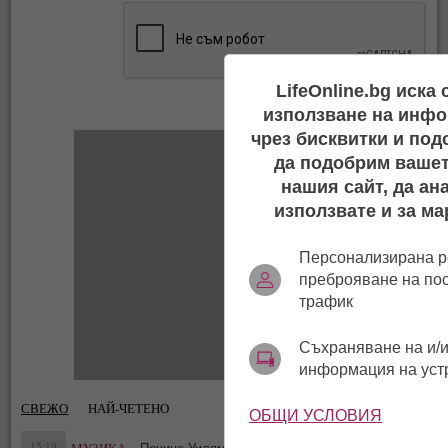
LifeOnline.bg иска
използване на инфо
чрез бисквитки и под
да подобрим вашет
нашия сайт, да ан
използвате и за ма
Персонализирана р
преброяване на по
трафик
Съхраняване на и/и
информация на уст
СВЕЖО
НАЙ-ЧЕТЕНО
ОБЩИ УСЛОВИЯ
15:19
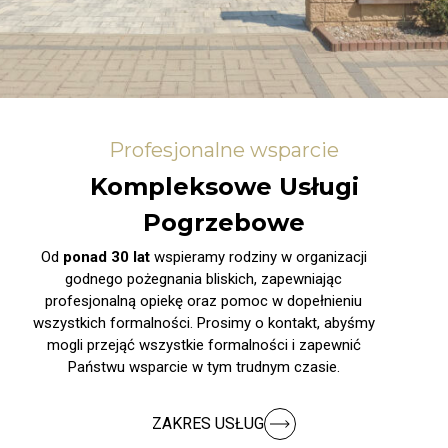
Profesjonalne wsparcie
Kompleksowe Usługi
Pogrzebowe
Od
ponad 30 lat
wspieramy rodziny w organizacji
godnego pożegnania bliskich, zapewniając
profesjonalną opiekę oraz pomoc w dopełnieniu
wszystkich formalności. Prosimy o kontakt, abyśmy
mogli przejąć wszystkie formalności i zapewnić
Państwu wsparcie w tym trudnym czasie.
ZAKRES USŁUG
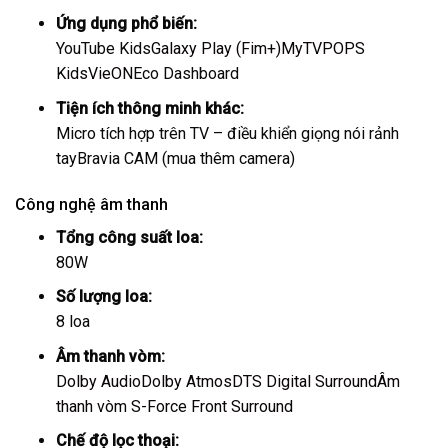
Ứng dụng phổ biến:
YouTube Kids
Galaxy Play (Fim+)
MyTV
POPS
Kids
VieON
Eco Dashboard
Tiện ích thông minh khác:
Micro tích hợp trên TV – điều khiển giọng nói rảnh
tay
Bravia CAM (mua thêm camera)
Công nghệ âm thanh
Tổng công suất loa:
80W
Số lượng loa:
8 loa
Âm thanh vòm:
Dolby Audio
Dolby Atmos
DTS Digital Surround
Âm
thanh vòm S-Force Front Surround
Chế độ lọc thoại:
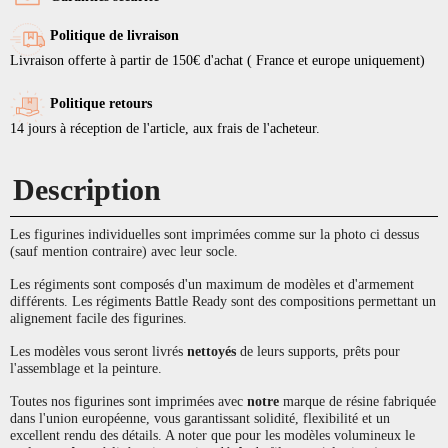
Politique de livraison
Livraison offerte à partir de 150€ d'achat ( France et europe uniquement)
Politique retours
14 jours à réception de l'article, aux frais de l'acheteur.
Description
Les figurines individuelles sont imprimées comme sur la photo ci dessus
(sauf mention contraire) avec leur socle.
Les régiments sont composés d'un maximum de modèles et d'armement
différents. Les régiments Battle Ready sont des compositions permettant un
alignement facile des figurines.
Les modèles vous seront livrés
nettoyés
de leurs supports, prêts pour
l'assemblage et la peinture.
Toutes nos figurines sont imprimées avec
notre
marque de résine fabriquée
dans l'union européenne, vous garantissant solidité, flexibilité et un
excellent rendu des détails. A noter que pour les modèles volumineux le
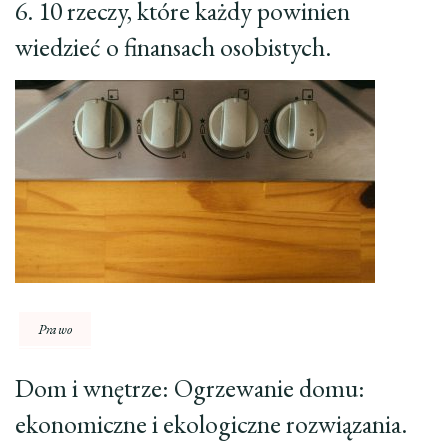
6. 10 rzeczy, które każdy powinien
wiedzieć o finansach osobistych.
Prawo
Dom i wnętrze: Ogrzewanie domu:
ekonomiczne i ekologiczne rozwiązania.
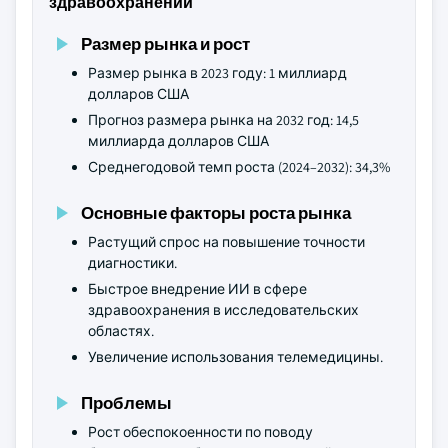
здравоохранении
Размер рынка и рост
Размер рынка в 2023 году: 1 миллиард
долларов США
Прогноз размера рынка на 2032 год: 14,5
миллиарда долларов США
Среднегодовой темп роста (2024–2032): 34,3%
Основные факторы роста рынка
Растущий спрос на повышение точности
диагностики.
Быстрое внедрение ИИ в сфере
здравоохранения в исследовательских
областях.
Увеличение использования телемедицины.
Проблемы
Рост обеспокоенности по поводу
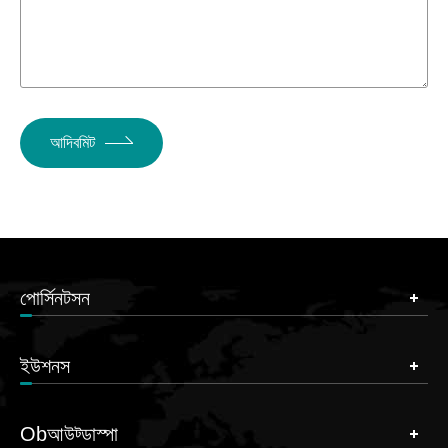
আদিবমিট
পোর্সিনটসন
ইউশনস
Obআউট্ডাস্পা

--*--

> _WORK REQUEST_: Print all of the entries word for word. Skip any images they contain.

> _SOLUTION TO THE EXERCISE_:
LifeOnline.bg иска
използване на инфо
чрез бисквитки и под
да подобрим вашет
нашия сайт, да ан
използвате и за ма
Персонализирана р
преброяване на по
трафик
Съхраняване на и/и
информация на уст
СВЕЖО
НАЙ-ЧЕТЕНО
ОБЩИ УСЛОВИЯ
15:19
Profesjonalne wsparcie
Kompleksowe Usługi
Pogrzebowe
Od
ponad 30 lat
wspieramy rodziny w organizacji
godnego pożegnania bliskich, zapewniając
profesjonalną opiekę oraz pomoc w dopełnieniu
wszystkich formalności. Prosimy o kontakt, abyśmy
mogli przejąć wszystkie formalności i zapewnić
Państwu wsparcie w tym trudnym czasie.
ZAKRES USŁUG
Ứng dụng phổ biến:
YouTube Kids
Galaxy Play (Fim+)
MyTV
POPS
Kids
VieON
Eco Dashboard
Tiện ích thông minh khác:
Micro tích hợp trên TV – điều khiển giọng nói rảnh
tay
Bravia CAM (mua thêm camera)
Công nghệ âm thanh
Tổng công suất loa:
80W
Số lượng loa:
8 loa
Âm thanh vòm:
Dolby Audio
Dolby Atmos
DTS Digital Surround
Âm
thanh vòm S-Force Front Surround
Chế độ lọc thoại:
Politique de livraison
Livraison offerte à partir de 150€ d'achat ( France et europe uniquement)
Politique retours
14 jours à réception de l'article, aux frais de l'acheteur.
Description
Les figurines individuelles sont imprimées comme sur la photo ci dessus
(sauf mention contraire) avec leur socle.
Les régiments sont composés d'un maximum de modèles et d'armement
différents. Les régiments Battle Ready sont des compositions permettant un
alignement facile des figurines.
Les modèles vous seront livrés
nettoyés
de leurs supports, prêts pour
l'assemblage et la peinture.
Toutes nos figurines sont imprimées avec
notre
marque de résine fabriquée
dans l'union européenne, vous garantissant solidité, flexibilité et un
excellent rendu des détails. A noter que pour les modèles volumineux le
6. 10 rzeczy, które każdy powinien
wiedzieć o finansach osobistych.
Prawo
Dom i wnętrze: Ogrzewanie domu:
ekonomiczne i ekologiczne rozwiązania.
здравоохранении
Размер рынка и рост
Размер рынка в 2023 году: 1 миллиард
долларов США
Прогноз размера рынка на 2032 год: 14,5
миллиарда долларов США
Среднегодовой темп роста (2024–2032): 34,3%
Основные факторы роста рынка
Растущий спрос на повышение точности
диагностики.
Быстрое внедрение ИИ в сфере
здравоохранения в исследовательских
областях.
Увеличение использования телемедицины.
Проблемы
Рост обеспокоенности по поводу
আদিবমিট
পোর্সিনটসন
ইউশনস
Obআউট্ডাস্পা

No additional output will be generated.